Analysis of The Survey Shop’s “PR Report” - From the PR Week article by Richard Cann: “PR Middlemen Face Changing Role”.

This piece looks at the usefulness of search and selection agencies in the PR sector. Market research company The Survey Shop reports in PR Week that only 15% of PR pitches reported the use of search and selection intermediaries, a smaller number than in the advertising discipline.

What conclusions does The Survey Shop make?

The piece explains the low usage of intermediaries in the PR sector is due to the fact that PR has a different model - where clients follow the key people around rather than the agencies - and points out that the opposite is true in advertising. Additionally, PR budgets tend to be smaller than advertising, so the intermediaries are too expensive to use.

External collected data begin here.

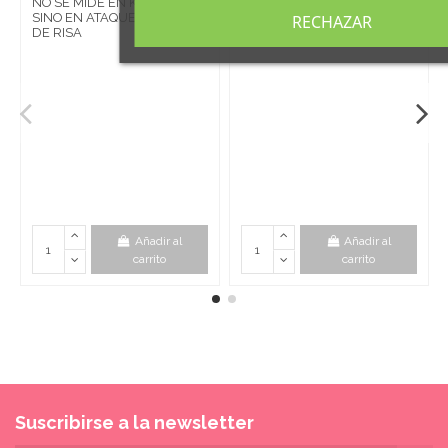
PROFESORA
NO SE MIDE EN KM
SINO EN ATAQUES
RECHAZAR
DE RISA
Añadir al
Añadir al
carrito
carrito
Suscribirse a la newsletter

Biss Lancaster Euro RSCG brand managing director Jonathan Sanchez says his agency tends “to work as multi-specialist, hiring people with real sector experience and then encouraging those individuals to market their skills and our business" - rather than make use of intermediaries.

Weber Shandwick deputy chief executive Sally Ward admits intermediaries have a place and can act as facilitators rather than barriers. As a large agency with a recognised brand, she says WS does not need matchmakers to get onto pitch longlists, but the presence of intermediaries helps to create an even-handed process. Ward says that once the shortlist for a pitch is drawn up, intermediaries seem to step back. So whether intermediaries are involved or not, sooner or later agencies have to do the wooing themselves.

Matchmakers mentioned in the piece include: -

  • The AAR
  • Agency Insight
  • Haystack
  • Agency Assessments
  • Creative Brief
  • PRCA PReview (for PRCA-audited members)

Rainmakerlive’s Analysis: What are our thoughts on the survey’s findings?

We're not learning much that's new here. With more and more entrants into the intermediary sector, and with every advertising pitch being hard fought over, there's a real pressure on search and selectors to open up PR as a significant marketplace. However, The Survey Shop suggests that clients obviously don't want to play ball. The differences in models between advertising and PR must surely apply, but we also understand that PR budget holders and agencies tend to be a conservative, independent-minded breed that rely, or need to be seen to be relying, on working their personal connections, their people skills and their ahead-of-the-game, insider knowledge. We think that for many PR agencies, it goes against the grain to invite an outsider to participate in such an internal affair.

The “profile of even the largest PR agencies is not nearly as pronounced as that of ad agencies.” Publicis Consultants MD Richard Moss.